Professional Experience Summary
- 30+ years of delivering solutions using C, C++, Java, R, and Python.
- Over 60 Papers and Presentations in Physics, Coding Techniques, Distributed Computing, Artificial Intelligence, and Machine Learning.
- Developed production - grade (fast) text pre-processing for mis-spelling, emoji translation, contraction substitution abbreviation substitution, etc. resulting in lemmatization for NLP models multicore and GPU. All work resulted in benchmark testing. (Still on-gong).
- Developed fast pre-processing, unsupervised models (clustering). and supervised models to 1.0.
- Code refactoring to add logging, parameterization, and lower technical debt. Resulted in articles
- Designed, developed, unit-testing, integration testing, and documented Paso. Paso is an open-source package of function and class methods operations for the Machine Learning pipeline: data input, data cleaning, imputation, augmentation, encoding, scaling, learner, hyper-parameter tuning, cross-validation. The latest release (0.5.2) of Paso can be obtained at github.com/bcottman/paso.
- Develop a framework for Machine Learning data encoders, learners, hyper-parameter tuning, cross-validation i.e. the entire pipeline ( except ensemble) using metadata encapsulated in description files. dis enables a user to run different configurations without having to learn Python. Resulted in articles: Paso’s Offering of Logging and Parameter Services for you're Python Project.; Balancing and Augmenting Structured Data;Uncommon Data Cleaners for you're Real-World Machine or Deep Learning Project; More Uncommon Data Cleaners for you're Machine or Deep Learning Project.

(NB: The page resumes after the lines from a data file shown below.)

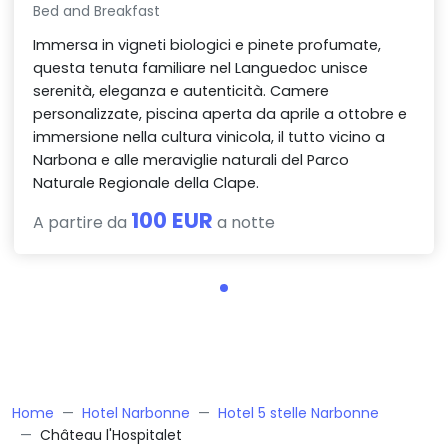
Bed and Breakfast
Immersa in vigneti biologici e pinete profumate,
questa tenuta familiare nel Languedoc unisce
serenità, eleganza e autenticità. Camere
personalizzate, piscina aperta da aprile a ottobre e
immersione nella cultura vinicola, il tutto vicino a
Narbona e alle meraviglie naturali del Parco
Naturale Regionale della Clape.
100 EUR
A partire da
a notte
Home
Hotel Narbonne
Hotel 5 stelle Narbonne
Château l'Hospitalet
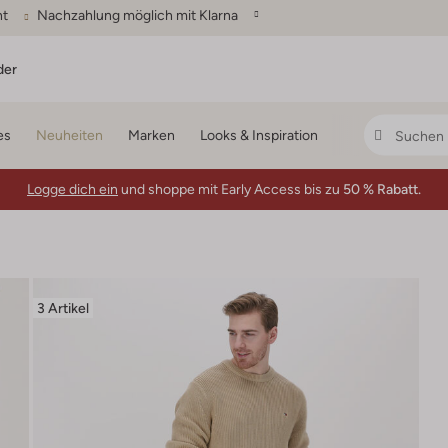
ht
Nachzahlung möglich mit Klarna
der
es
Neuheiten
Marken
Looks & Inspiration
Logge dich ein
und shoppe mit Early Access bis zu
50 % Rabatt.
3 Artikel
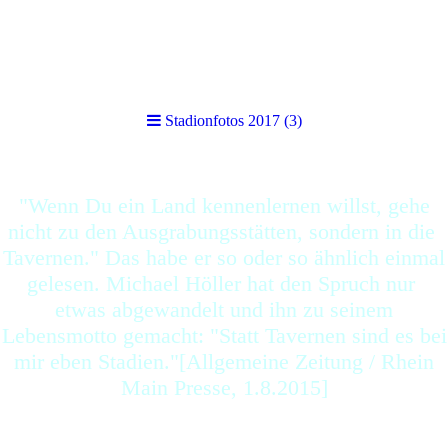
Stadionfotos 2017 (3)
Stadionfotos 2017 (3)
"Wenn Du ein Land kennenlernen willst, gehe
nicht zu den Ausgrabungsstätten, sondern in die
Tavernen." Das habe er so oder so ähnlich einmal
gelesen. Michael Höller hat den Spruch nur
etwas abgewandelt und ihn zu seinem
Lebensmotto gemacht: "Statt Tavernen sind es bei
mir eben Stadien."[Allgemeine Zeitung / Rhein
Main Presse, 1.8.2015]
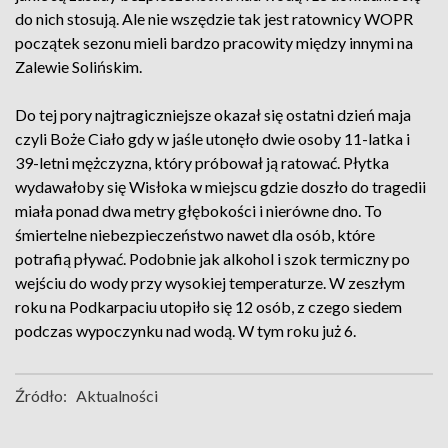
do nich stosują. Ale nie wszędzie tak jest ratownicy WOPR
początek sezonu mieli bardzo pracowity między innymi na
Zalewie Solińskim.
Do tej pory najtragiczniejsze okazał się ostatni dzień maja
czyli Boże Ciało gdy w jaśle utonęło dwie osoby 11-latka i
39-letni mężczyzna, który próbował ją ratować. Płytka
wydawałoby się Wisłoka w miejscu gdzie doszło do tragedii
miała ponad dwa metry głębokości i nierówne dno. To
śmiertelne niebezpieczeństwo nawet dla osób, które
potrafią pływać. Podobnie jak alkohol i szok termiczny po
wejściu do wody przy wysokiej temperaturze. W zeszłym
roku na Podkarpaciu utopiło się 12 osób, z czego siedem
podczas wypoczynku nad wodą. W tym roku już 6.
Źródło:
Aktualności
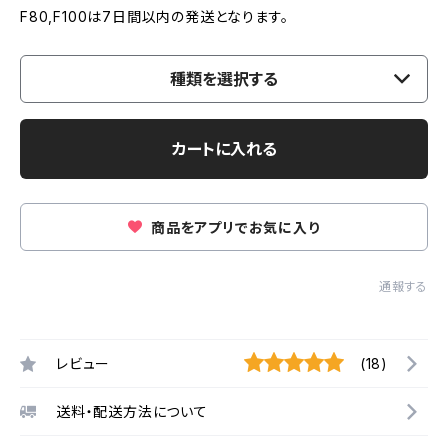
F80,F100は7日間以内の発送となります。
種類を選択する
カートに入れる
商品をアプリでお気に入り
通報する
レビュー
(18)
送料・配送方法について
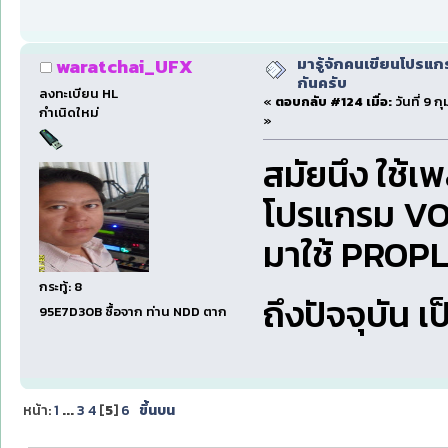
มารู้จักคนเขียนโปรแก
waratchai_UFX
กันครับ
ลงทะเบียน HL
«
ตอบกลับ #124 เมื่อ:
วันที่ 9 
กำเนิดใหม่
»
สมัยนึง ใช้เ
โปรแกรม VO
มาใช้ PROPLU
กระทู้: 8
ถึงปัจจุบัน 
95E7D30B ซื้อจาก ท่าน NDD ตาก
หน้า:
1
...
3
4
[
5
]
6
ขึ้นบน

- Design and develop a new encoding algorithm that improved and replaced their OHE. Significantly reduced dimensionality and removed most of the manual feature engineering burden by exposing coupling (also non as latent) factors between features. dis had the unexpected feature of stabilizing predictions from the incoming stream of new data.
- Various Kaggle solutions in image classification, object classification, object segmentation, and time-series structured data mainly in diverse areas ranging from satellite imagery to medical imagery. Built Ubuntu 14.04, 16.04 + Nvidia-card machines.
Python, C++, TensorFlow
- using numpy, Pandas, sklearn, skimage, pycluster, numba, GraphQL, xgboost, Keras, pytorch, CV, pillow, SHAP, dash, PySpark, clusim, and PyCharm; to name a few of the 50+ packages in the above projects.
- (contract) Designed and developed R-based machine-learning for the analysis of Real Estate market data of Alachua County. Saw no significant difference in various metrics using 6 different learners. Increased response rate from 0.2% to 1.2% (based on approximately 5,000 mailings distributed over control (1,000) and targeted potential customers (4,000).
- Self-study of probability theory, statistics, iOS, Machine Learning, cellular biology, neurology, accounting, Spanish, programming methodology at MIT CourseWare, Stanford on-online, EdX, and Coursera.